Jeannie stepped out of the closet and raised her two hands, shaking so badly that she could not hold them still.

Nour watched her with quiet fascination, while Da’ud stood by the kitchen’s door, taking periodic peeks at the backyard.

Enrique smiled, and with one of his hands, beckoned her to approach him. Jeannie hesitated, standing by the closet’s door.

“Mom!” Gabriel shouted, and both children ran to where she stood, embracing her by her legs.

Jeannie continued to stare at the three interlopers, her face a mixture of fear and defiance.

“Where is your husband?” Enrique asked her.

“Why are you here?” she said in reply.

Enrique laughed. “My dear, you are in no position to ask any questions. I can force you to answer in so many different ways.”

Jeannie remained stubbornly silent, fiercely grasping her two children.

“You choose not to tell me?” Enrique said calmly. “This is your last chance. After that, you will have to live with the consequences of your own actions. I will even make it easy on you. He is in the room that opens up to your patio, is he not?”

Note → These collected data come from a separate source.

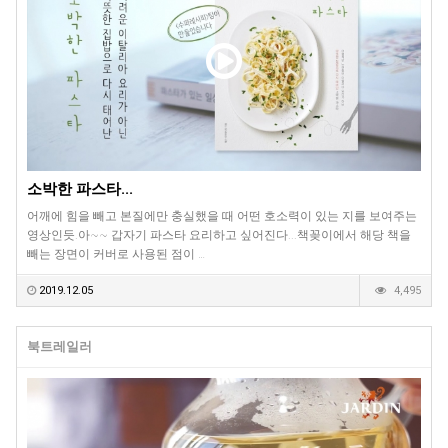
소박한 파스타...
어깨에 힘을 빼고 본질에만 충실했을 때 어떤 호소력이 있는 지를 보여주는
영상인듯.아~~ 갑자기 파스타 요리하고 싶어진다...책꽂이에서 해당 책을
빼는 장면이 커버로 사용된 점이 …
2019.12.05
4,495
북트레일러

Holding on tightly to her children, Jeannie stared at the small man, her jaw rebelliously clenched.

“Why are you here?” she repeated in a quiet, angry voice.

“I’ve come to kill your husband, if you must know,” Enrique responded impatiently. “Now for the last time, where is he?”

Jeannie did not answer.

“Nothing?” Enrique shrugged. “Nour, take the boy and kill him.”

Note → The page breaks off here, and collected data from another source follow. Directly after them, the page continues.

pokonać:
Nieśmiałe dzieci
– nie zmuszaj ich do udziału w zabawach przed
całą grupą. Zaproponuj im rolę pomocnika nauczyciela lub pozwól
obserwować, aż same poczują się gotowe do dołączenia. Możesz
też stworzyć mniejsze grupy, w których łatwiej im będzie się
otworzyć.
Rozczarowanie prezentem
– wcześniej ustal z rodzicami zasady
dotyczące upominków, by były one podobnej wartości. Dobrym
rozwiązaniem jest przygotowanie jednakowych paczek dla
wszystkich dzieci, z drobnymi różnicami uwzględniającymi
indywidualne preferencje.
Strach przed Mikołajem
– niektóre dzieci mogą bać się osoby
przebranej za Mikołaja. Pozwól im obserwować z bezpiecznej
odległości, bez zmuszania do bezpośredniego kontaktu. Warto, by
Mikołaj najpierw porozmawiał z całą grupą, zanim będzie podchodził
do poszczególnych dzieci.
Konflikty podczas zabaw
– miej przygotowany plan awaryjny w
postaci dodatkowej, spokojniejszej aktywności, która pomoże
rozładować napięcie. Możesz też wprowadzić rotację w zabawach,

Smiling, Nour approached Jeannie and grabbed Gabriel by the waist. The small boy clung to his mother’s legs, screaming desperately, while Sophia began to punch her.

“Come on, you little weasel,” the Egyptian terrorist said in a pleasant tone. “Say goodbye to your mommy!”

It all happened in an instant.

Jeannie moved her right hand behind her back, and brought out the large kitchen knife that she had carried with her to the closet. With one quick move, she plunged the long blade into Nour’s chest.

The female terrorist opened her eyes in astonishment, and moved her lips to speak. But instead, a torrent of blood streamed out of her mouth.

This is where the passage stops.